Il y a donc là de quoi être perplexe. De quelle responsabilité parle donc Nicolas Sarkozy ? Lorsqu’il évoque le discours annuel devant le Parlement d’un Président qui gouverne, c’est celle de tout chef qui, dans une organisation soumise aux impératifs contemporains de la communication, exerce effectivement le pouvoir qui lui a été confié et explique alors ce qu’il fait. Mais, la responsabilité politique ce n’est pas cela, pas que cela.

Dans les démocraties parlementaires – ce qu’est la Ve République, même « présidentialisée » – elle se mesure d’abord par rapport à l’état d’une relation qui se dénomme « confiance ». Les gouvernants doivent être en permanence en mesure de rendre des comptes sur l’usage qu’ils font ou ont fait de la confiance qui leur a été accordée. Cette confiance qui peut être renouvelée à tout moment, peut disparaître aussi subitement. Avec la Constitution Sarkozy, le gouvernant suprême – le président de la République – choisira son calendrier et le thème de son discours, vantera les mérites de son action, n’aura même pas à écouter poliment les louanges de ses supporters et les critiques de ses opposants puisque le débat parlementaire se déroulera « hors sa présence », et s’en retournera tranquillement à l’Élysée, son devoir communicationnel accompli. A aucun moment, la question de confiance ne pourra être posée. Drôle de responsabilité qui s’apparente au bon plaisir.

Être responsable politiquement c’est aussi, après avoir rendu des comptes, tenir compte. C’est pour cela que les parlementaires disposent d’un moyen de pression : la menace de censurer – de renvoyer – le gouvernement. Ici, le président de la République, qui a pourtant absorbé dans sa personne tout le gouvernement, ne pourra être censuré – les parlementaires ne pourront pas exprimer leur confiance ou leur défiance par un vote à la suite de l’intervention présidentielle – alors qu’il conservera l’arme disciplinaire de la dissolution de l’Assemblée nationale. C’est ainsi un Président hors d’atteinte, mais potentiellement menaçant, qui se présentera quand il le souhaitera devant le Parlement. On se demande où est le « rééquilibrage » annoncé des institutions…

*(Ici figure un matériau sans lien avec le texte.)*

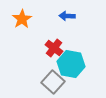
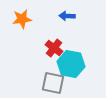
orange star: rotated 24 degrees clockwise
gray square: moved 1 px down; rotated 30 degrees counterclockwise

La responsabilité politique selon Nicolas Sarkozy c’est donc ça : un président de la République tout puissant qui, sans prendre le moindre risque, daigne venir expliquer sa politique devant les parlementaires. Autant organiser directement cette opération de communication à la télévision…

(Extrait de La Constitution Sarkozy, Odile Jacob, 2009, p. 25-28.)